You may choose to install your OpenLink Drivers for JDBC on an Application Server and then install your OpenLink Data Access Server components (Request Broker and Database Agents) on your dedicated database server machine. In such a scenario you will be connecting to your remote database engine using OpenLink Database Independent as opposed to your Database vendor's database specific networking middleware.

If you were connecting from your Application Server called "pluto" to a dedicated Database Server machine named "ora_server", hosting an Oracle database identified as "ORCL" you would construct the following JDBC URL:

jdbc:openlink://pluto/SVT=Oracle 6/UID=test/PWD=test/HOST=ora_server

[Note] Notes:
  1. This feature applies to both OpenLink JDBC Agent types: JODBC Agent and JUDBC Agent

  2. You could also have used the "/DSN" attribute to point to an ODBC or UDBC DSN which has been configured to connect to the Database Server machine, this simply reduces the size of your JDBC URL, but imposes the use of DSNs upon you.

Connecting To Remote Databases On Separate Server Machine Using Database Vendors Networking (Mixed 3-Tier Architecture)

Organizational standards or individual preference may present you with a scenario in which you have two server machines in use, one acting as an Application Server hosting your OpenLink Drivers for JDBC and OpenLink Data Access Server components (Request Broker & Database Agents), and the other acting as a dedicated Database Server. You may not have the necessary authority to install the OpenLink Data Access Server components on the Database Server, or you simply prefer to use your database vendors networking software which is already configured on your Application Server. This scenario can be described as a "Mixed 3-Tier" architecture, this is because you are going to use your OpenLink Database Agents atop database vendor provided networking rather than connecting to an OpenLink Database Agent using OpenLink Database independent networking.

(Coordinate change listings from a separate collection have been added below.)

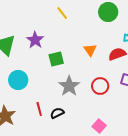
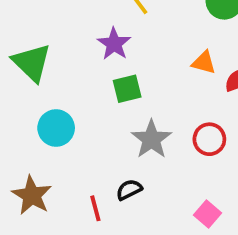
purple star: (35, 40) -> (114, 44), moved
orange triangle: (90, 50) -> (204, 63), moved, turned -40
red line: (39, 109) -> (95, 208), moved

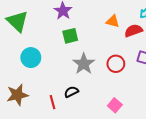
brown star: (32, 195) -> (17, 95), turned 30

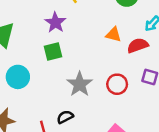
green square: (70, 36) -> (53, 52), moved

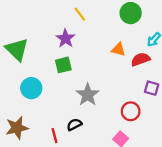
red circle: (117, 84) -> (131, 111), moved

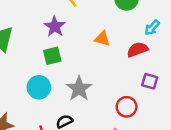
orange triangle: (118, 49) -> (102, 39), moved
cyan circle: (31, 88) -> (39, 87), moved

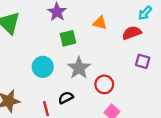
green square: (52, 56) -> (68, 38), moved
red circle: (127, 107) -> (104, 84), moved

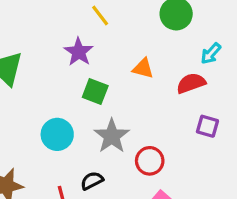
green square: (68, 38) -> (95, 91), turned 35

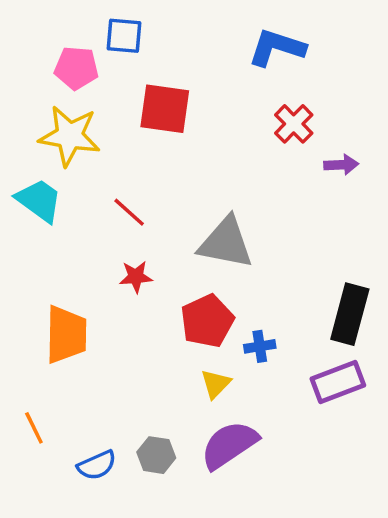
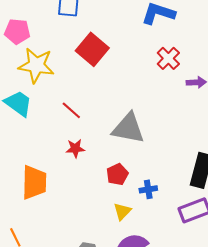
pink pentagon: (76, 68) -> (17, 31), moved
red square: (165, 109) -> (92, 49), turned 32
red pentagon: (207, 321) -> (117, 174), size x0.7

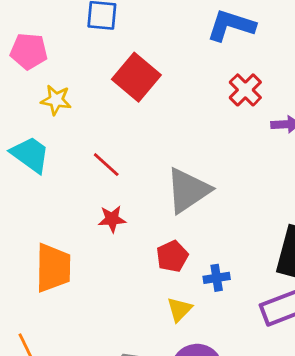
yellow star: (36, 65) -> (56, 100), size x0.6
gray triangle: (128, 128) -> (188, 190), turned -45

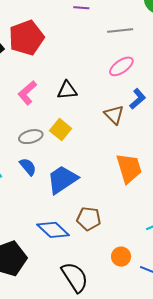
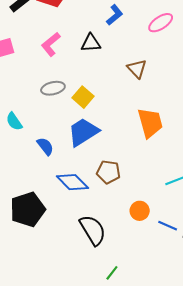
pink ellipse: (121, 66) -> (161, 23), moved
blue L-shape: (138, 99) -> (115, 15), moved
yellow square: (61, 130) -> (83, 97), moved
blue semicircle: (28, 167) -> (45, 146), moved

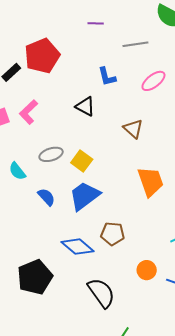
blue L-shape: (115, 15) -> (107, 77), turned 120
black triangle: (91, 43) -> (85, 106), turned 35
pink L-shape: (51, 44) -> (29, 112), moved
cyan semicircle: (14, 121) -> (17, 171), moved
blue semicircle: (45, 146) -> (46, 197), moved

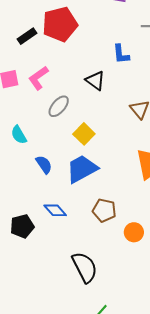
gray ellipse: (51, 154) -> (59, 106), moved, turned -40
blue diamond: (78, 247) -> (55, 210), moved, size x0.7
orange circle: (147, 270) -> (134, 232), moved
black pentagon: (35, 277) -> (22, 226), moved, size x0.7

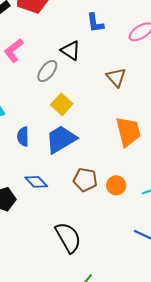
gray ellipse: (59, 106) -> (47, 71), moved
blue semicircle: (44, 164) -> (23, 137), turned -144
orange circle: (134, 232) -> (116, 185), moved

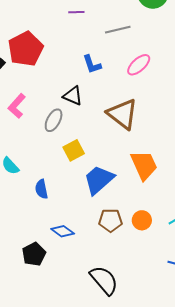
brown triangle: (116, 77) -> (122, 114), size x1.6
yellow square: (62, 104) -> (74, 150), turned 30
blue trapezoid: (61, 139) -> (99, 180), moved

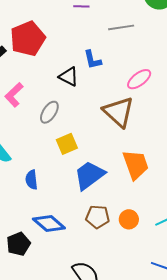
pink ellipse: (139, 65) -> (139, 79), moved
black triangle: (73, 96) -> (69, 77), moved
blue diamond: (63, 231) -> (49, 224), size x1.4

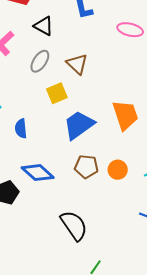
black triangle: (69, 77) -> (44, 26), moved
pink ellipse: (139, 79) -> (130, 30), turned 50
brown triangle: (119, 112) -> (77, 64), moved, size x0.7

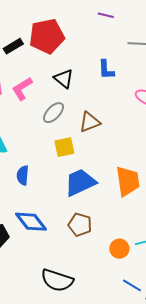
brown triangle: (77, 64) -> (90, 122), turned 45
orange circle: (118, 170) -> (119, 249), moved
black semicircle: (74, 225) -> (57, 280), turned 132

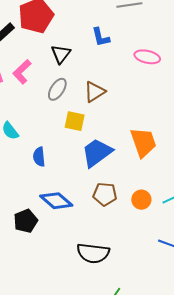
black triangle: (64, 79) -> (61, 54), turned 40
yellow square: (64, 147) -> (75, 121), turned 35
orange circle: (119, 249) -> (141, 200), moved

If you were connecting to a remote Oracle database somewhere on your network from our application server called "pluto" using an ODBC DSN called "Customers" you would construct the following JDBC URL assuming a Net8 or SQL*Net "tnsname" or server alias called "ora_pluto":

jdbc:openlink://pluto/SVT=Oracle 8/UID=test/PWD=test/OPTIONS=ora_pluto
[Note] Notes:
  1. The "/OPTIONS" JDBC URL attribute provides the entry or bind point for connecting OpenLink Database agents to Database vendors networking products. This applies to all supported OpenLink databases, see the OpenLink Database Agents configuration guide for additional information relating to the database specific formats of values passed to the "/OPTIONS" JDBC URL attribute

  2. This feature applies to both OpenLink JDBC Agent types: JODBC Agent and JUDBC Agent

  3. You could also have used the "/DSN" attribute to point to an ODBC or UDBC DSN which has been configured to connect to the Database Server machine, this simply reduces the size of your JDBC URL, but imposes the use of DSNs upon you.